## TASK STATEMENT
Your task is to give the listing below back word for word, pictures excluded.

● ● ● ● ●

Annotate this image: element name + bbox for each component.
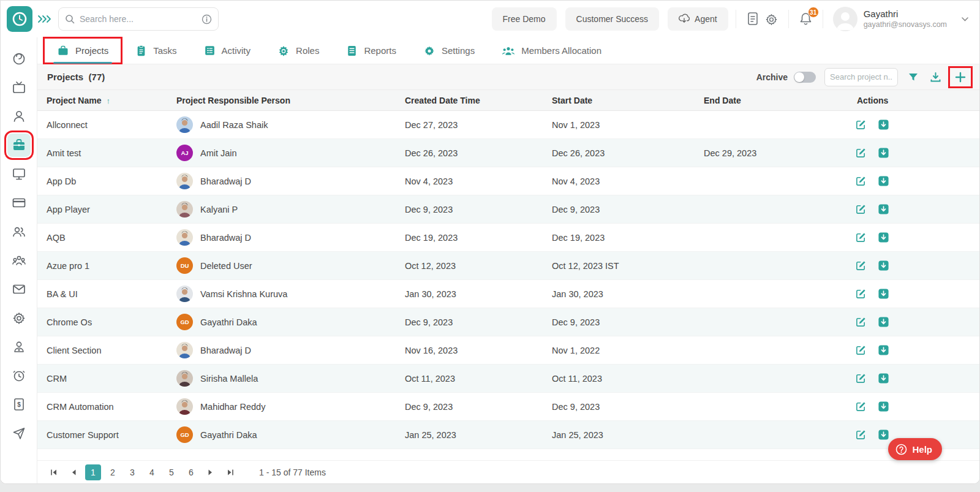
edit-project-button[interactable] — [855, 232, 867, 243]
table-row[interactable]: BA & UI Vamsi Krishna Kuruva Jan 30, 202… — [37, 280, 979, 308]
sidebar-item-people-icon[interactable] — [7, 220, 31, 243]
archive-project-button[interactable] — [878, 175, 889, 187]
tab-activity[interactable]: Activity — [190, 37, 265, 64]
edit-project-button[interactable] — [855, 401, 867, 412]
archive-toggle[interactable] — [794, 72, 816, 83]
customer-success-button[interactable]: Customer Success — [565, 7, 659, 31]
tab-projects[interactable]: Projects — [43, 37, 122, 64]
table-row[interactable]: App Player Kalyani P Dec 9, 2023 Dec 9, … — [37, 195, 979, 224]
column-header-end-date[interactable]: End Date — [695, 96, 848, 105]
sidebar-item-projects-briefcase-icon[interactable] — [7, 134, 31, 157]
table-row[interactable]: Client Section Bharadwaj D Nov 16, 2023 … — [37, 336, 979, 365]
archive-project-button[interactable] — [878, 344, 889, 356]
edit-project-button[interactable] — [855, 147, 867, 159]
sidebar-item-tv-icon[interactable] — [7, 76, 31, 99]
page-button-5[interactable]: 5 — [164, 464, 179, 480]
archive-project-button[interactable] — [878, 316, 889, 328]
user-menu[interactable]: Gayathri gayathri@snovasys.com — [833, 7, 968, 31]
tab-tasks[interactable]: Tasks — [122, 37, 190, 64]
free-demo-button[interactable]: Free Demo — [492, 7, 557, 31]
column-header-actions[interactable]: Actions — [848, 96, 979, 105]
sidebar-item-send-icon[interactable] — [7, 422, 31, 445]
sidebar-item-group-icon[interactable] — [7, 249, 31, 272]
tab-reports[interactable]: Reports — [333, 37, 410, 64]
download-icon[interactable] — [929, 70, 943, 84]
responsible-person-cell: Aadil Raza Shaik — [167, 116, 396, 133]
archive-project-button[interactable] — [878, 429, 889, 441]
table-row[interactable]: AQB Bharadwaj D Dec 19, 2023 Dec 19, 202… — [37, 224, 979, 252]
table-row[interactable]: Amit test AJAmit Jain Dec 26, 2023 Dec 2… — [37, 139, 979, 167]
edit-project-button[interactable] — [855, 429, 867, 441]
sidebar-item-timer-icon[interactable] — [7, 47, 31, 70]
tab-settings[interactable]: Settings — [410, 37, 488, 64]
first-page-button[interactable] — [46, 464, 62, 480]
pagination-summary: 1 - 15 of 77 Items — [259, 467, 326, 477]
sidebar-item-invoice-icon[interactable]: $ — [7, 393, 31, 416]
header-gear-icon[interactable] — [762, 10, 781, 29]
edit-project-button[interactable] — [855, 203, 867, 215]
edit-project-button[interactable] — [855, 373, 867, 384]
tab-label: Tasks — [153, 45, 176, 56]
global-search-input[interactable] — [80, 14, 197, 24]
last-page-button[interactable] — [222, 464, 238, 480]
created-date-cell: Oct 11, 2023 — [396, 374, 543, 384]
page-button-2[interactable]: 2 — [105, 464, 121, 480]
module-tabs: Projects Tasks Activity Roles Reports Se… — [37, 37, 979, 64]
sidebar-item-settings-gear-icon[interactable] — [7, 306, 31, 330]
start-date-cell: Dec 9, 2023 — [543, 205, 695, 214]
previous-page-button[interactable] — [66, 464, 81, 480]
column-header-project-name[interactable]: Project Name↑ — [37, 96, 167, 105]
sidebar-item-monitor-icon[interactable] — [7, 162, 31, 186]
table-row[interactable]: Azue pro 1 DUDeleted User Oct 12, 2023 O… — [37, 252, 979, 280]
next-page-button[interactable] — [203, 464, 219, 480]
archive-project-button[interactable] — [878, 401, 889, 412]
archive-project-button[interactable] — [878, 147, 889, 159]
sidebar-item-user-icon[interactable] — [7, 105, 31, 128]
edit-project-button[interactable] — [855, 175, 867, 187]
page-button-3[interactable]: 3 — [124, 464, 140, 480]
table-row[interactable]: App Db Bharadwaj D Nov 4, 2023 Nov 4, 20… — [37, 167, 979, 195]
sidebar-item-account-icon[interactable] — [7, 335, 31, 358]
notes-file-icon[interactable] — [744, 9, 762, 29]
page-button-4[interactable]: 4 — [144, 464, 160, 480]
column-header-start-date[interactable]: Start Date — [543, 96, 695, 105]
table-row[interactable]: Chrome Os GDGayathri Daka Dec 9, 2023 De… — [37, 308, 979, 336]
edit-project-button[interactable] — [855, 119, 867, 131]
sidebar-item-alarm-clock-icon[interactable] — [7, 364, 31, 387]
chevron-down-icon[interactable] — [962, 17, 968, 21]
app-logo-clock-icon[interactable] — [7, 6, 32, 32]
table-row[interactable]: CRM Sirisha Mallela Oct 11, 2023 Oct 11,… — [37, 365, 979, 393]
edit-project-button[interactable] — [855, 344, 867, 356]
archive-project-button[interactable] — [878, 373, 889, 384]
agent-label: Agent — [695, 14, 717, 24]
agent-button[interactable]: Agent — [668, 7, 728, 31]
add-project-button[interactable] — [951, 69, 970, 85]
column-header-created-date-time[interactable]: Created Date Time — [396, 96, 543, 105]
table-row[interactable]: CRM Automation Mahidhar Reddy Dec 9, 202… — [37, 393, 979, 421]
archive-project-button[interactable] — [878, 260, 889, 271]
page-button-6[interactable]: 6 — [183, 464, 199, 480]
sidebar-expand-icon[interactable] — [37, 15, 52, 23]
archive-box-icon — [878, 232, 889, 243]
page-button-1[interactable]: 1 — [85, 464, 101, 480]
table-row[interactable]: Allconnect Aadil Raza Shaik Dec 27, 2023… — [37, 111, 979, 139]
tab-members-allocation[interactable]: Members Allocation — [488, 37, 615, 64]
tab-roles[interactable]: Roles — [264, 37, 333, 64]
edit-project-button[interactable] — [855, 316, 867, 328]
archive-project-button[interactable] — [878, 288, 889, 300]
sidebar-item-mail-icon[interactable] — [7, 278, 31, 301]
filter-icon[interactable] — [907, 70, 920, 84]
table-row[interactable]: Customer Support GDGayathri Daka Jan 25,… — [37, 421, 979, 449]
column-header-project-responsible-person[interactable]: Project Responsible Person — [167, 96, 396, 105]
sort-ascending-icon[interactable]: ↑ — [106, 96, 110, 105]
notification-bell-icon[interactable]: 31 — [796, 9, 815, 29]
archive-project-button[interactable] — [878, 203, 889, 215]
info-icon[interactable] — [202, 14, 212, 25]
sidebar-item-credit-card-icon[interactable] — [7, 191, 31, 214]
edit-project-button[interactable] — [855, 260, 867, 271]
archive-project-button[interactable] — [878, 119, 889, 131]
edit-project-button[interactable] — [855, 288, 867, 300]
project-search-input[interactable] — [824, 68, 898, 86]
help-button[interactable]: Help — [888, 438, 942, 460]
archive-project-button[interactable] — [878, 232, 889, 243]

● ● ● ● ●

## SOLUTION FOR THIS PROBLEM
Annotate this image: element name + bbox for each component.
edit-project-button[interactable] — [855, 232, 867, 243]
table-row[interactable]: BA & UI Vamsi Krishna Kuruva Jan 30, 202… — [37, 280, 979, 308]
sidebar-item-people-icon[interactable] — [7, 220, 31, 243]
archive-project-button[interactable] — [878, 175, 889, 187]
tab-activity[interactable]: Activity — [190, 37, 265, 64]
edit-project-button[interactable] — [855, 401, 867, 412]
archive-toggle[interactable] — [794, 72, 816, 83]
customer-success-button[interactable]: Customer Success — [565, 7, 659, 31]
tab-projects[interactable]: Projects — [43, 37, 122, 64]
table-row[interactable]: App Player Kalyani P Dec 9, 2023 Dec 9, … — [37, 195, 979, 224]
column-header-end-date[interactable]: End Date — [695, 96, 848, 105]
sidebar-item-projects-briefcase-icon[interactable] — [7, 134, 31, 157]
table-row[interactable]: Client Section Bharadwaj D Nov 16, 2023 … — [37, 336, 979, 365]
archive-project-button[interactable] — [878, 344, 889, 356]
edit-project-button[interactable] — [855, 147, 867, 159]
sidebar-item-tv-icon[interactable] — [7, 76, 31, 99]
page-button-5[interactable]: 5 — [164, 464, 179, 480]
archive-project-button[interactable] — [878, 316, 889, 328]
user-menu[interactable]: Gayathri gayathri@snovasys.com — [833, 7, 968, 31]
tab-tasks[interactable]: Tasks — [122, 37, 190, 64]
free-demo-button[interactable]: Free Demo — [492, 7, 557, 31]
column-header-actions[interactable]: Actions — [848, 96, 979, 105]
sidebar-item-send-icon[interactable] — [7, 422, 31, 445]
sidebar-item-group-icon[interactable] — [7, 249, 31, 272]
tab-reports[interactable]: Reports — [333, 37, 410, 64]
download-icon[interactable] — [929, 70, 943, 84]
responsible-person-cell: Aadil Raza Shaik — [167, 116, 396, 133]
archive-project-button[interactable] — [878, 429, 889, 441]
table-row[interactable]: AQB Bharadwaj D Dec 19, 2023 Dec 19, 202… — [37, 224, 979, 252]
table-row[interactable]: Amit test AJAmit Jain Dec 26, 2023 Dec 2… — [37, 139, 979, 167]
edit-project-button[interactable] — [855, 429, 867, 441]
sidebar-item-timer-icon[interactable] — [7, 47, 31, 70]
tab-settings[interactable]: Settings — [410, 37, 488, 64]
first-page-button[interactable] — [46, 464, 62, 480]
pagination-summary: 1 - 15 of 77 Items — [259, 467, 326, 477]
sidebar-item-invoice-icon[interactable]: $ — [7, 393, 31, 416]
header-gear-icon[interactable] — [762, 10, 781, 29]
edit-project-button[interactable] — [855, 203, 867, 215]
edit-project-button[interactable] — [855, 373, 867, 384]
tab-label: Tasks — [153, 45, 176, 56]
global-search-input[interactable] — [80, 14, 197, 24]
last-page-button[interactable] — [222, 464, 238, 480]
created-date-cell: Oct 11, 2023 — [396, 374, 543, 384]
page-button-2[interactable]: 2 — [105, 464, 121, 480]
module-tabs: Projects Tasks Activity Roles Reports Se… — [37, 37, 979, 64]
sidebar-item-settings-gear-icon[interactable] — [7, 306, 31, 330]
start-date-cell: Dec 9, 2023 — [543, 205, 695, 214]
previous-page-button[interactable] — [66, 464, 81, 480]
column-header-project-name[interactable]: Project Name↑ — [37, 96, 167, 105]
sidebar-item-monitor-icon[interactable] — [7, 162, 31, 186]
table-row[interactable]: Azue pro 1 DUDeleted User Oct 12, 2023 O… — [37, 252, 979, 280]
next-page-button[interactable] — [203, 464, 219, 480]
archive-project-button[interactable] — [878, 401, 889, 412]
archive-project-button[interactable] — [878, 147, 889, 159]
sidebar-item-user-icon[interactable] — [7, 105, 31, 128]
edit-project-button[interactable] — [855, 175, 867, 187]
page-button-3[interactable]: 3 — [124, 464, 140, 480]
table-row[interactable]: App Db Bharadwaj D Nov 4, 2023 Nov 4, 20… — [37, 167, 979, 195]
sidebar-item-account-icon[interactable] — [7, 335, 31, 358]
notes-file-icon[interactable] — [744, 9, 762, 29]
page-button-4[interactable]: 4 — [144, 464, 160, 480]
column-header-start-date[interactable]: Start Date — [543, 96, 695, 105]
table-row[interactable]: Chrome Os GDGayathri Daka Dec 9, 2023 De… — [37, 308, 979, 336]
edit-project-button[interactable] — [855, 119, 867, 131]
sidebar-item-alarm-clock-icon[interactable] — [7, 364, 31, 387]
chevron-down-icon[interactable] — [962, 17, 968, 21]
app-logo-clock-icon[interactable] — [7, 6, 32, 32]
table-row[interactable]: CRM Sirisha Mallela Oct 11, 2023 Oct 11,… — [37, 365, 979, 393]
edit-project-button[interactable] — [855, 344, 867, 356]
archive-project-button[interactable] — [878, 373, 889, 384]
agent-label: Agent — [695, 14, 717, 24]
agent-button[interactable]: Agent — [668, 7, 728, 31]
add-project-button[interactable] — [951, 69, 970, 85]
column-header-created-date-time[interactable]: Created Date Time — [396, 96, 543, 105]
table-row[interactable]: CRM Automation Mahidhar Reddy Dec 9, 202… — [37, 393, 979, 421]
archive-project-button[interactable] — [878, 260, 889, 271]
page-button-6[interactable]: 6 — [183, 464, 199, 480]
sidebar-expand-icon[interactable] — [37, 15, 52, 23]
archive-box-icon — [878, 232, 889, 243]
page-button-1[interactable]: 1 — [85, 464, 101, 480]
table-row[interactable]: Allconnect Aadil Raza Shaik Dec 27, 2023… — [37, 111, 979, 139]
tab-members-allocation[interactable]: Members Allocation — [488, 37, 615, 64]
tab-roles[interactable]: Roles — [264, 37, 333, 64]
edit-project-button[interactable] — [855, 316, 867, 328]
archive-project-button[interactable] — [878, 288, 889, 300]
sidebar-item-mail-icon[interactable] — [7, 278, 31, 301]
filter-icon[interactable] — [907, 70, 920, 84]
table-row[interactable]: Customer Support GDGayathri Daka Jan 25,… — [37, 421, 979, 449]
column-header-project-responsible-person[interactable]: Project Responsible Person — [167, 96, 396, 105]
sort-ascending-icon[interactable]: ↑ — [106, 96, 110, 105]
notification-bell-icon[interactable]: 31 — [796, 9, 815, 29]
archive-project-button[interactable] — [878, 203, 889, 215]
info-icon[interactable] — [202, 14, 212, 25]
sidebar-item-credit-card-icon[interactable] — [7, 191, 31, 214]
edit-project-button[interactable] — [855, 260, 867, 271]
archive-project-button[interactable] — [878, 119, 889, 131]
edit-project-button[interactable] — [855, 288, 867, 300]
project-search-input[interactable] — [824, 68, 898, 86]
help-button[interactable]: Help — [888, 438, 942, 460]
archive-project-button[interactable] — [878, 232, 889, 243]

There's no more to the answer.